--- Data supplied Enclosed Below ---
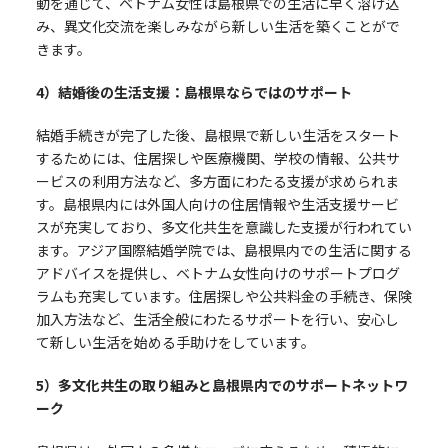
動を通じて、ベトナム女性は島根県での生活に早く溶け込
み、異文化交流を楽しみながら新しい生活を築くことがで
きます。
4
）結婚後の生活支援：島根県ならではのサポート
結婚手続きが完了した後、島根県で新しい生活をスタート
するためには、住居探しや医療機関、学校の情報、公共サ
ービスの利用方法など、多方面にわたる支援が求められま
す。島根県内には外国人向けの住居情報や生活支援サービ
スが充実しており、多文化共生を意識した支援が行われてい
ます。アジア国際結婚学院では、島根県内での生活に関する
アドバイスを提供し、ベトナム女性向けのサポートプログ
ラムも充実しています。住居探しや公共料金の手続き、保険
加入方法など、生活全般にわたるサポートを行い、安心し
て新しい生活を始める手助けをしています。
5
）多文化共生の取り組みと島根県内でのサポートネットワ
ーク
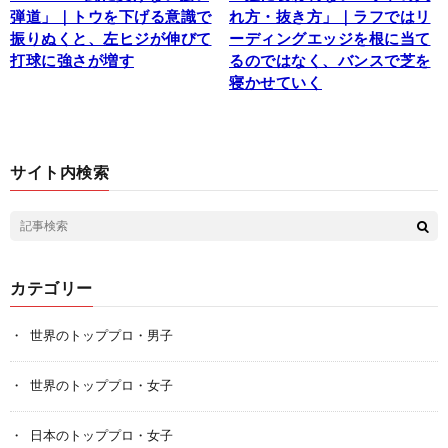
弾道」｜トウを下げる意識で
れ方・抜き方」｜ラフではリ
振りぬくと、左ヒジが伸びて
ーディングエッジを根に当て
打球に強さが増す
るのではなく、バンスで芝を
寝かせていく
サイト内検索
カテゴリー
世界のトッププロ・男子
世界のトッププロ・女子
日本のトッププロ・女子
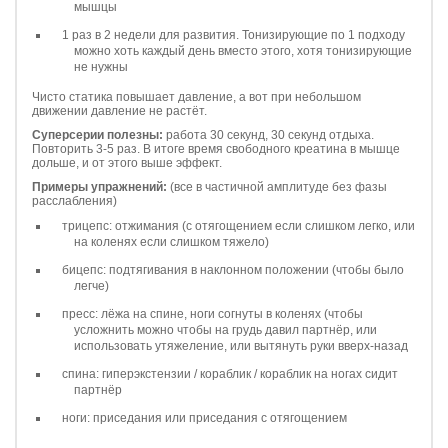
мышцы
1 раз в 2 недели для развития. Тонизирующие по 1 подходу
можно хоть каждый день вместо этого, хотя тонизирующие
не нужны
Чисто статика повышает давление, а вот при небольшом
движении давление не растёт.
Суперсерии полезны:
работа 30 секунд, 30 секунд отдыха.
Повторить 3-5 раз. В итоге время свободного креатина в мышце
дольше, и от этого выше эффект.
Примеры упражнений:
(все в частичной амплитуде без фазы
расслабления)
трицепс: отжимания (с отягощением если слишком легко, или
на коленях если слишком тяжело)
бицепс: подтягивания в наклонном положении (чтобы было
легче)
пресс: лёжа на спине, ноги согнуты в коленях (чтобы
усложнить можно чтобы на грудь давил партнёр, или
использовать утяжеление, или вытянуть руки вверх-назад
спина: гиперэкстензии / кораблик / кораблик на ногах сидит
партнёр
ноги: приседания или приседания с отягощением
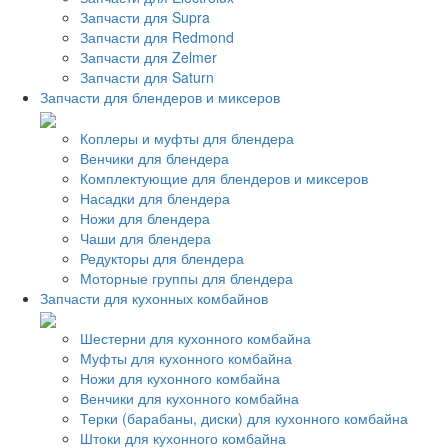
Запчасти для Supra
Запчасти для Redmond
Запчасти для Zelmer
Запчасти для Saturn
Запчасти для блендеров и миксеров
Коплеры и муфты для блендера
Венчики для блендера
Комплектующие для блендеров и миксеров
Насадки для блендера
Ножи для блендера
Чаши для блендера
Редукторы для блендера
Моторные группы для блендера
Запчасти для кухонных комбайнов
Шестерни для кухонного комбайна
Муфты для кухонного комбайна
Ножи для кухонного комбайна
Венчики для кухонного комбайна
Терки (барабаны, диски) для кухонного комбайна
Штоки для кухонного комбайна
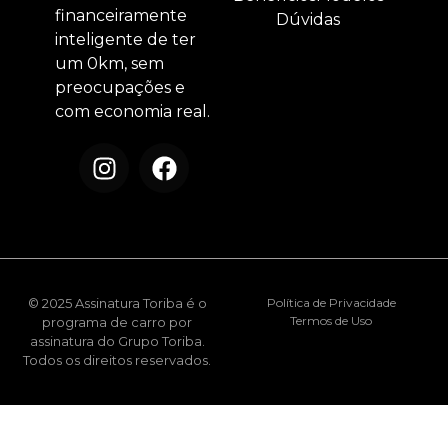
financeiramente
Dúvidas
inteligente de ter
um 0km, sem
preocupações e
com economia real.
© 2025 Assinatura Toriba é o
Política de Privacidade
Termos de Uso
programa de carro por
assinatura do Grupo Toriba.
Todos os direitos reservados.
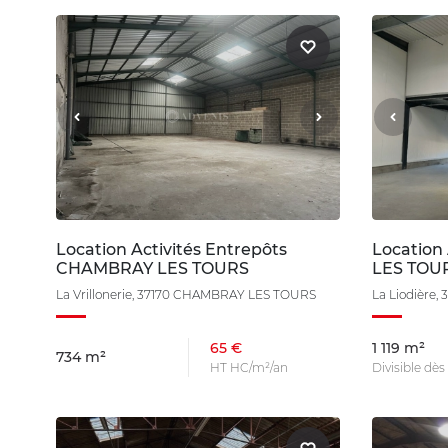
Location Activités Entrepôts
Location
CHAMBRAY LES TOURS
LES TOU
La Vrillonerie, 37170 CHAMBRAY LES TOURS
La Liodière
65 €
1 119 m²
734 m²
HT HC/m²/an
Divisible dè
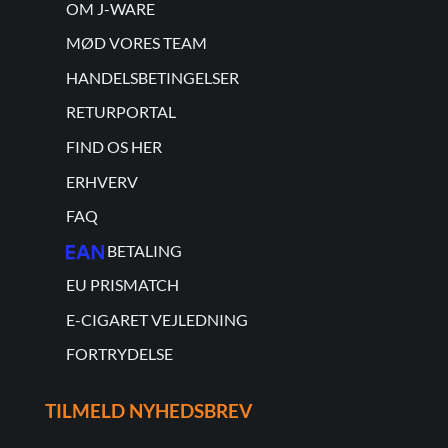
OM J-WARE
MØD VORES TEAM
HANDELSBETINGELSER
RETURPORTAL
FIND OS HER
ERHVERV
FAQ
BETALING
EU PRISMATCH
E-CIGARET VEJLEDNING
FORTRYDELSE
TILMELD NYHEDSBREV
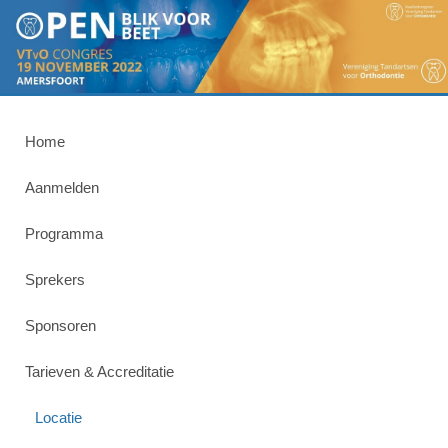
Home
Aanmelden
Programma
Sprekers
Sponsoren
Tarieven & Accreditatie
Locatie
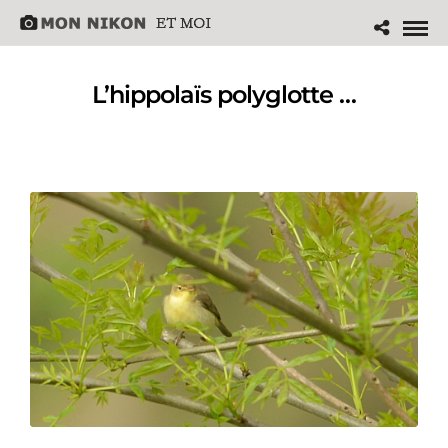
L’hippolaïs polyglotte …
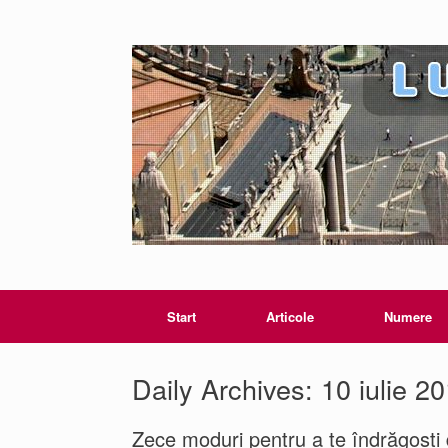
Start
Articole
Numere
Daily Archives:
10 iulie 2
Zece moduri pentru a te îndrăgosti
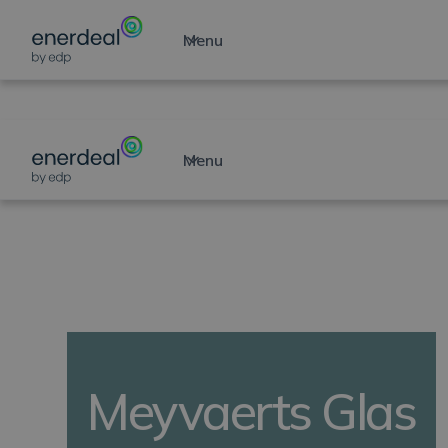
Menu
ONTGRENDELT UW ZONNEPOTENTIEEL
Menu
Meyvaerts Glas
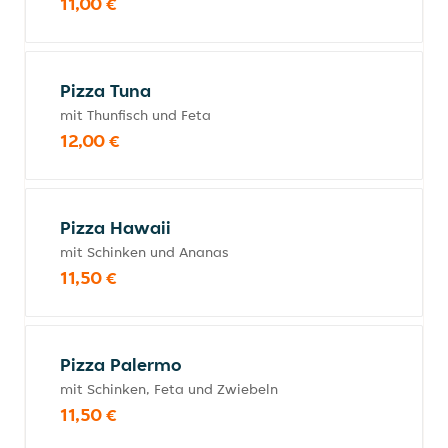
11,00 €
Pizza Tuna
mit Thunfisch und Feta
12,00 €
Pizza Hawaii
mit Schinken und Ananas
11,50 €
Pizza Palermo
mit Schinken, Feta und Zwiebeln
11,50 €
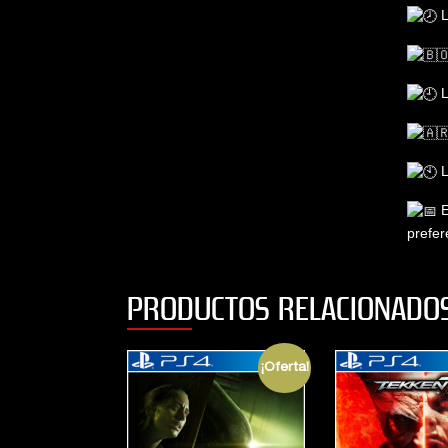
L
L
L
E
prefer
PRODUCTOS RELACIONADO
¡Oferta!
--- End of Enclosed Data supplied ---
#### [Problem description]
Each line of the material is to be output exactly. Images are not part of the expected output.

#### [Output for this exercise]
動を通じて、ベトナム女性は島根県での生活に早く溶け込
み、異文化交流を楽しみながら新しい生活を築くことがで
きます。
4
）結婚後の生活支援：島根県ならではのサポート
結婚手続きが完了した後、島根県で新しい生活をスタート
するためには、住居探しや医療機関、学校の情報、公共サ
ービスの利用方法など、多方面にわたる支援が求められま
す。島根県内には外国人向けの住居情報や生活支援サービ
スが充実しており、多文化共生を意識した支援が行われてい
ます。アジア国際結婚学院では、島根県内での生活に関する
アドバイスを提供し、ベトナム女性向けのサポートプログ
ラムも充実しています。住居探しや公共料金の手続き、保険
加入方法など、生活全般にわたるサポートを行い、安心し
て新しい生活を始める手助けをしています。
5
）多文化共生の取り組みと島根県内でのサポートネットワ
ーク
弾道」｜トウを下げる意識で
れ方・抜き方」｜ラフではリ
振りぬくと、左ヒジが伸びて
ーディングエッジを根に当て
打球に強さが増す
るのではなく、バンスで芝を
寝かせていく
サイト内検索
カテゴリー
世界のトッププロ・男子
世界のトッププロ・女子
日本のトッププロ・女子
мышцы
1 раз в 2 недели для развития. Тонизирующие по 1 подходу
можно хоть каждый день вместо этого, хотя тонизирующие
не нужны
Чисто статика повышает давление, а вот при небольшом
движении давление не растёт.
Суперсерии полезны:
работа 30 секунд, 30 секунд отдыха.
Повторить 3-5 раз. В итоге время свободного креатина в мышце
дольше, и от этого выше эффект.
Примеры упражнений:
(все в частичной амплитуде без фазы
расслабления)
трицепс: отжимания (с отягощением если слишком легко, или
на коленях если слишком тяжело)
бицепс: подтягивания в наклонном положении (чтобы было
легче)
пресс: лёжа на спине, ноги согнуты в коленях (чтобы
усложнить можно чтобы на грудь давил партнёр, или
использовать утяжеление, или вытянуть руки вверх-назад
спина: гиперэкстензии / кораблик / кораблик на ногах сидит
партнёр
ноги: приседания или приседания с отягощением
Запчасти для Supra
Запчасти для Redmond
Запчасти для Zelmer
Запчасти для Saturn
Запчасти для блендеров и миксеров
Коплеры и муфты для блендера
Венчики для блендера
Комплектующие для блендеров и миксеров
Насадки для блендера
Ножи для блендера
Чаши для блендера
Редукторы для блендера
Моторные группы для блендера
Запчасти для кухонных комбайнов
Шестерни для кухонного комбайна
Муфты для кухонного комбайна
Ножи для кухонного комбайна
Венчики для кухонного комбайна
Терки (барабаны, диски) для кухонного комбайна
Штоки для кухонного комбайна
financeiramente
Dúvidas
inteligente de ter
um 0km, sem
preocupações e
com economia real.
© 2025 Assinatura Toriba é o
Política de Privacidade
Termos de Uso
programa de carro por
assinatura do Grupo Toriba.
Todos os direitos reservados.
Location Activités Entrepôts
Location
CHAMBRAY LES TOURS
LES TOU
La Vrillonerie, 37170 CHAMBRAY LES TOURS
La Liodière
65 €
1 119 m²
734 m²
HT HC/m²/an
Divisible dè
OM J-WARE
MØD VORES TEAM
HANDELSBETINGELSER
RETURPORTAL
FIND OS HER
ERHVERV
FAQ
BETALING
EU PRISMATCH
E-CIGARET VEJLEDNING
FORTRYDELSE
TILMELD NYHEDSBREV
Home
Aanmelden
Programma
Sprekers
Sponsoren
Tarieven & Accreditatie
Locatie
L’hippolaïs polyglotte …
Start
Articole
Numere
Daily Archives:
10 iulie 2
Zece moduri pentru a te îndrăgosti
Menu
ONTGRENDELT UW ZONNEPOTENTIEEL
Menu
Meyvaerts Glas
11,00 €
Pizza Tuna
mit Thunfisch und Feta
12,00 €
Pizza Hawaii
mit Schinken und Ananas
11,50 €
Pizza Palermo
mit Schinken, Feta und Zwiebeln
11,50 €
L
L
L
E
prefer
PRODUCTOS RELACIONADO
¡Oferta!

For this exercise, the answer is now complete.